Issue Restoring Text and Images Position When Converting PDF to Word and Back

gabriel.vega · December 3, 2024, 3:04pm

Hello team,

I am facing an issue with text alignment and positioning during a PDF-to-Word-to-HTML and back-to-PDF conversion process. Below is the workflow I am following:

Initial Step:

I save the margins and dimensions of each page in the original PDF document.

Conversion to Word and HTML:

The PDF is converted to Word, then to HTML for editing.

Reconversion to Word and Back to PDF:

After editing, I convert the HTML back to Word, and then to PDF.
During this step, I restore the original page sizes (width and height) using the dimensions saved initially.

The problem arises when I try to restore the text alignment and position, particularly the MarginLeft. I attempt to adjust the position of the text fragments using the following code:

double deltaX = pageSetup.MarginLeft - page.MediaBox.LLX;
TextFragmentAbsorber textAbsorber = new TextFragmentAbsorber();
page.Accept(textAbsorber);

foreach (TextFragment textFragment in textAbsorber.TextFragments)
{
    foreach (TextSegment segment in textFragment.Segments)
    {
        segment.Position = new Position(deltaX, segment.Position.YIndent);
    }
}

Issue:

The text is moved to a position close to the original but not exactly aligned.
In addition, some text ends up hidden under the margins, as shown in the attached image.

My questions are:

Is there a more accurate way to restore the original positions of text and images in the PDF document?
Could there be an alternative approach to align content relative to the original margins and dimensions?

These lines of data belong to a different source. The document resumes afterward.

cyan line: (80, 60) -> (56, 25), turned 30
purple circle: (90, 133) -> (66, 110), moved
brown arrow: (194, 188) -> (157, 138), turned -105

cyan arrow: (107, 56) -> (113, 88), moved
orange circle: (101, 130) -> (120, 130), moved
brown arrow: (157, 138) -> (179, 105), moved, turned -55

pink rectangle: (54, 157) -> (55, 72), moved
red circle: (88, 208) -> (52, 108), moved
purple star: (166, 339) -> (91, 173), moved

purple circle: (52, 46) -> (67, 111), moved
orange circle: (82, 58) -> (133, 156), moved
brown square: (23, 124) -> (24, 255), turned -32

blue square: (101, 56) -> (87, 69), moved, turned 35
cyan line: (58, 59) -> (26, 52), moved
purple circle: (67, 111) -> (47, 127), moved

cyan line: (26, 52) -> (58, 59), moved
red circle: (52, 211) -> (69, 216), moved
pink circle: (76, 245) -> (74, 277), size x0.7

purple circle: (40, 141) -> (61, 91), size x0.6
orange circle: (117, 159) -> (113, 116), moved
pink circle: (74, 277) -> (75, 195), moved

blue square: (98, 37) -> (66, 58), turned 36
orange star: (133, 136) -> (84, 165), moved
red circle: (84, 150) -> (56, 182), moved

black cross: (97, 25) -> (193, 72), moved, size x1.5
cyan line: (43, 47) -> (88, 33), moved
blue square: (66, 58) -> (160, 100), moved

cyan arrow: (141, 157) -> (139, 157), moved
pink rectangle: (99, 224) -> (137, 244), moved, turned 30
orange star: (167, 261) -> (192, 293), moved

It is critical that the margins remain unchanged and consistent with the original PDF.

Thank you in advance for your assistance!

asad.ali · December 3, 2024, 8:56pm

@gabriel.vega

When you are processing the PDF i.e. converting it into Word and then HTML, the original margins and dimensions are already lost and now you have the content in some other file format i.e. DOC/DOCX or HTML. Converting HTML or Word back to the PDF format will fetch the settings from source file or the document and it could be different what original PDF used to have in the start.

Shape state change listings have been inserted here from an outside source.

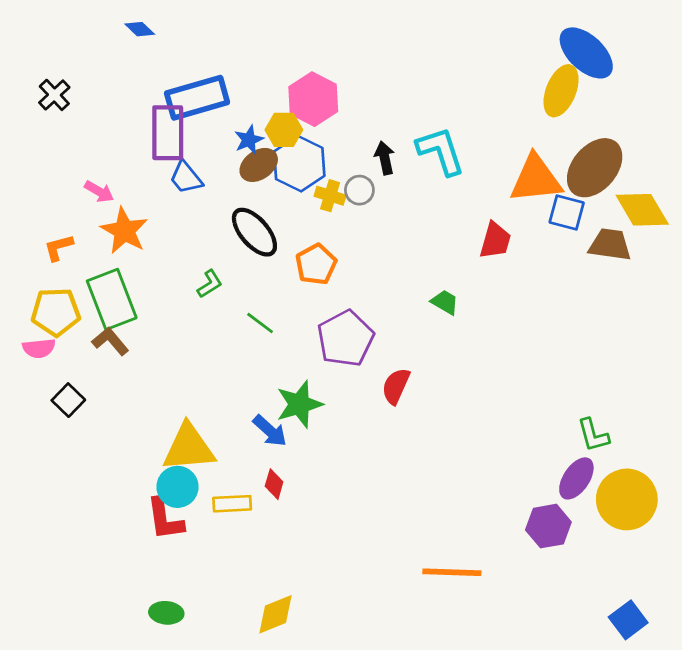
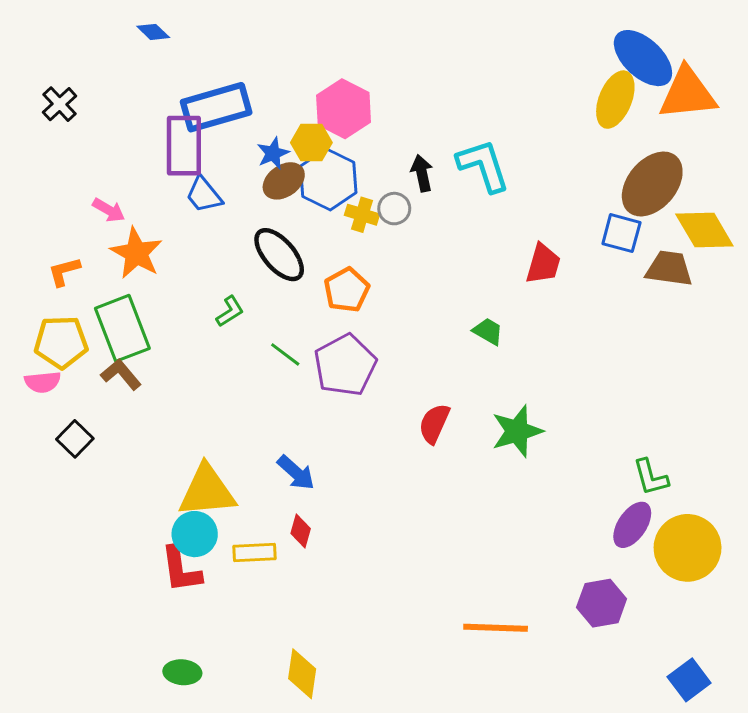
orange triangle: (536, 179) -> (688, 93), moved
purple pentagon: (345, 338) -> (345, 365), moved
green star: (299, 404) -> (517, 431), moved
purple hexagon: (548, 526) -> (602, 603), moved
yellow diamond: (275, 614) -> (302, 674), turned -60

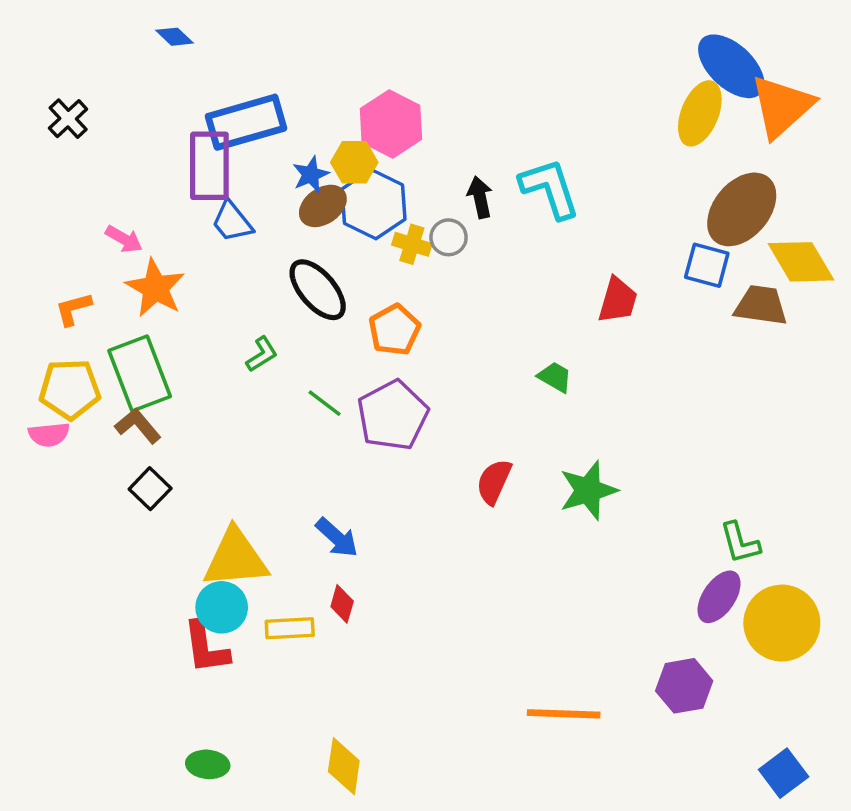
orange triangle: (688, 93) -> (782, 106), turned -36
black square: (75, 439) -> (150, 489), moved

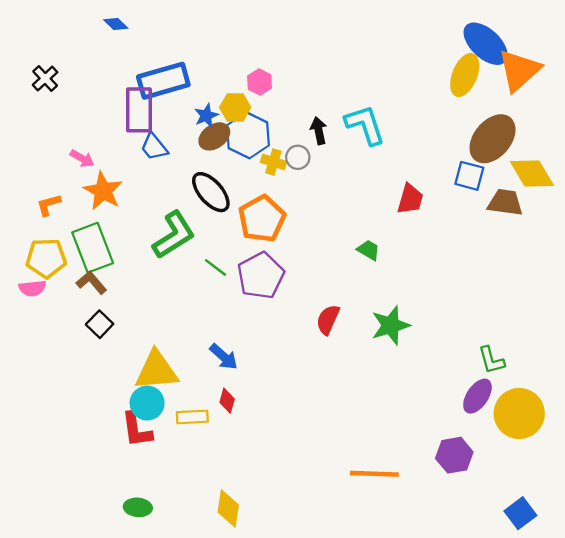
pink hexagon: (391, 124) -> (260, 82), size x0.6
orange pentagon: (394, 330) -> (262, 219), size x1.4
green L-shape: (262, 354) -> (174, 235), size x2.0

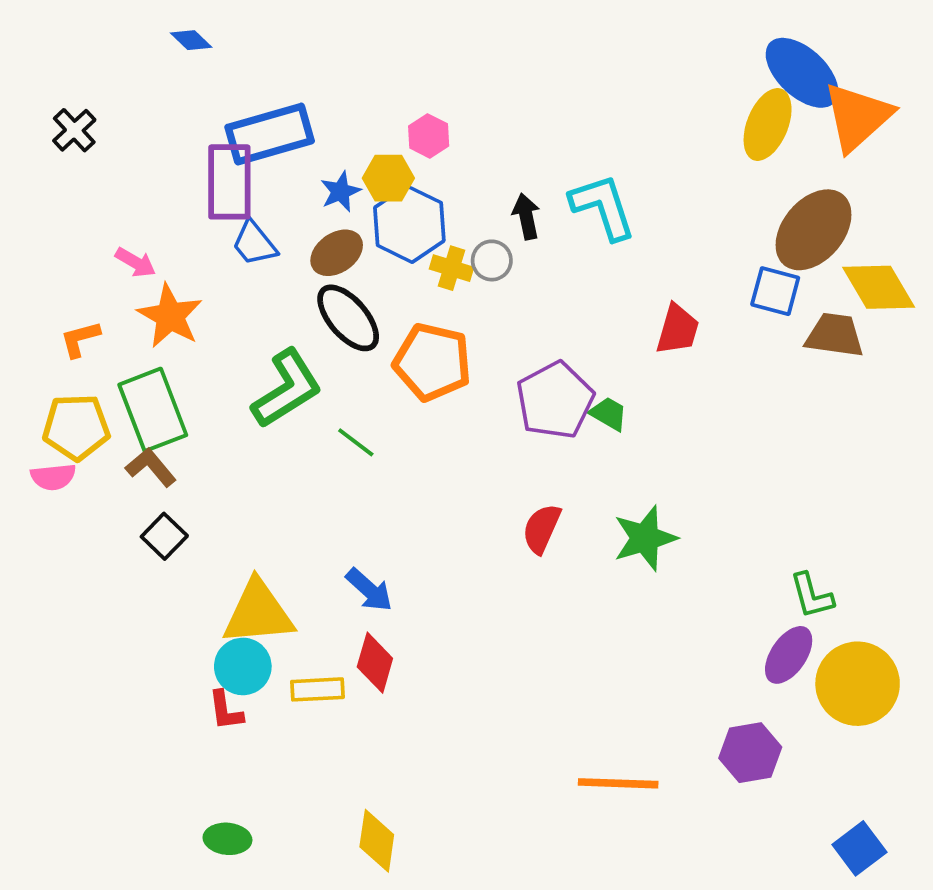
brown ellipse: (214, 136) -> (337, 253), moved
orange pentagon: (262, 219) -> (432, 362), turned -30
purple pentagon: (261, 276) -> (555, 400), moved
red diamond: (227, 401) -> (375, 663), size x1.4
red L-shape: (137, 430) -> (226, 711), size x0.7

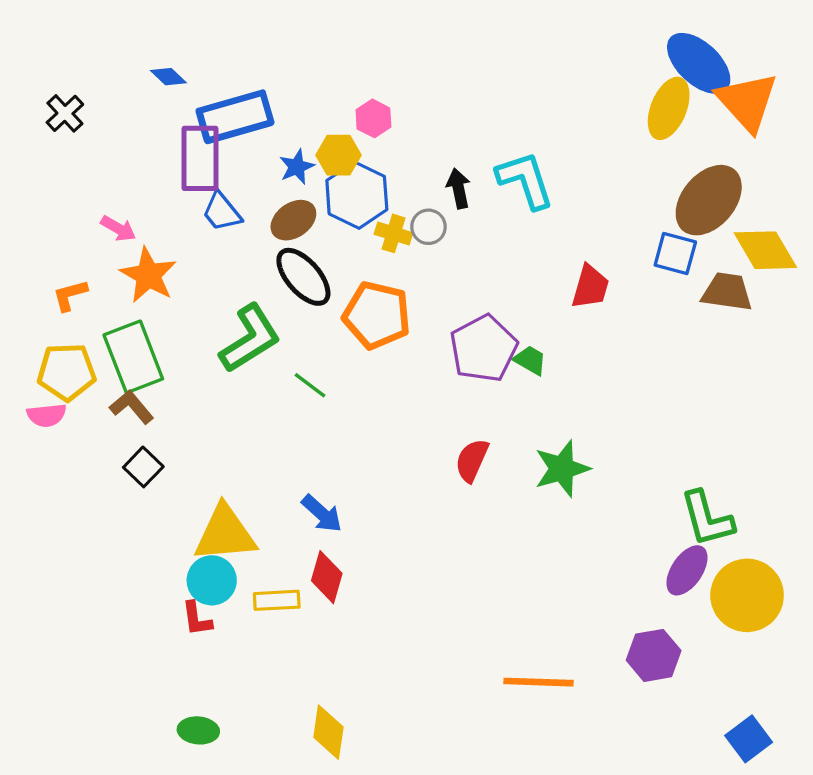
blue diamond: (191, 40) -> (168, 77), moved
orange triangle: (858, 117) -> (747, 102), turned -30
green L-shape: (812, 596) -> (707, 519), size x1.4

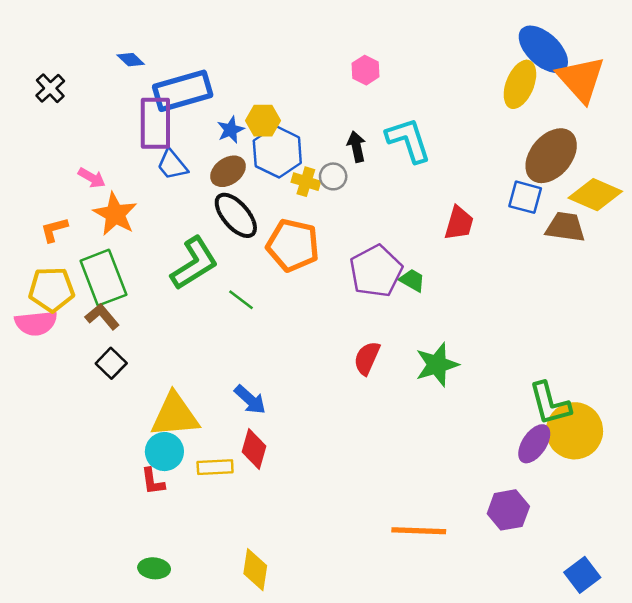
pink hexagon: (373, 118) -> (366, 70), moved
yellow diamond: (765, 250) -> (595, 195), turned -36
pink semicircle: (47, 415) -> (36, 323), size x1.4
yellow circle: (747, 595) -> (574, 431), moved

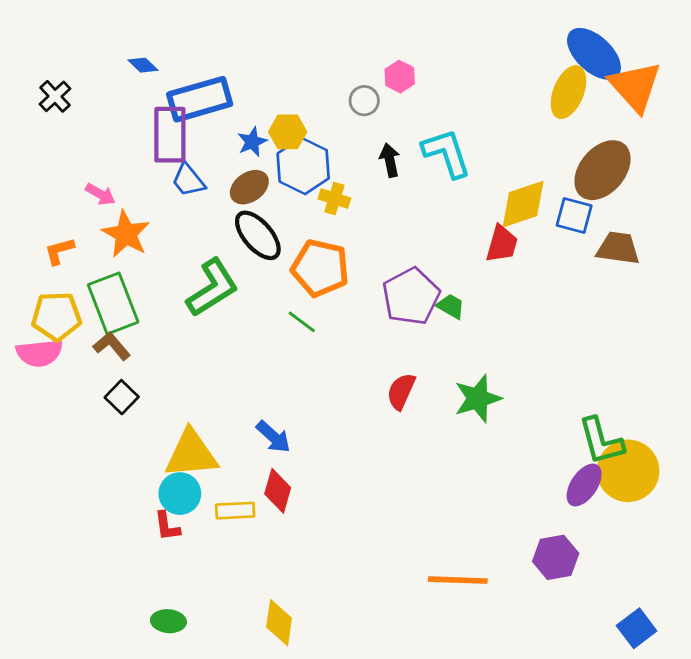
gray circle: (333, 176) -> (364, 101), moved
yellow diamond: (595, 195) -> (523, 204), moved, turned -42
green line: (241, 300) -> (302, 322), moved

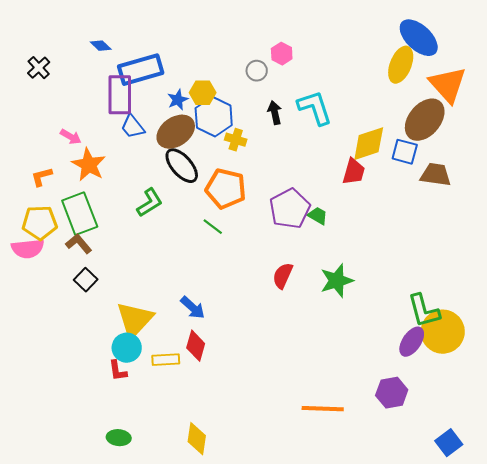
orange triangle: (635, 86) -> (448, 85), moved
brown ellipse: (249, 187) -> (176, 132), size x1.4
green L-shape: (212, 288) -> (150, 203), size x0.7
yellow triangle: (191, 454) -> (135, 320), turned -42

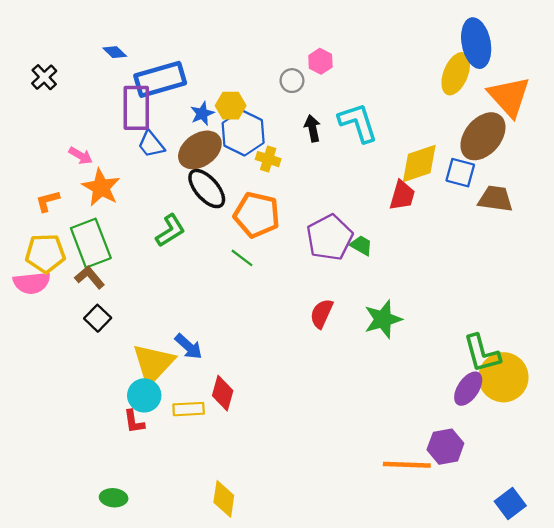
blue ellipse: (419, 38) -> (476, 43), turned 36
blue arrow: (193, 308) -> (189, 347), moved
orange line: (323, 409) -> (407, 465), moved
green ellipse: (119, 438) -> (114, 498), moved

Nevertheless, we need some more details to carry out the investigation and check if we can achieve your requirements or not. Can you please provide a minimal code sample that can show the basics of your process along with sample source and output files at every step? We will test the scenario in our environment and address it accordingly.

gabriel.vega · December 10, 2024, 6:37am

@asad.ali,

Thank you for your response. As per your request, I have prepared a minimal sample project that demonstrates the complete workflow I am using:

PDF to DOCX
DOCX to HTML
HTML back to DOCX
DOCX to PDF

In the attached project, you will find:

The source PDF file used for testing.
Intermediate stream generated during the process (DOCX, HTML).
The final output PDF file.

Observations

Even though the HTML content is not edited during the process, the final PDF exhibits the following issues:

Margins and text alignment are different from the original PDF.
Images from the original PDF are missing in the final output.

DemoAsposeConverter.zip (423.4 KB)

If there are inherent limitations in the current functionality, kindly let me know if there are any configurations or additional steps I can take to address this.

Please let me know if any further information or adjustments are required for the provided example.

Thank you for your assistance.

asad.ali · December 10, 2024, 5:46pm

@gabriel.vega

Looks like you are using Aspose.PDF only at first step i.e. convert PDF to DOCX. For rest of the operations, you are using Aspose.Words. Therefore, we are moving this query to Aspose.Words category where you will be assisted shortly.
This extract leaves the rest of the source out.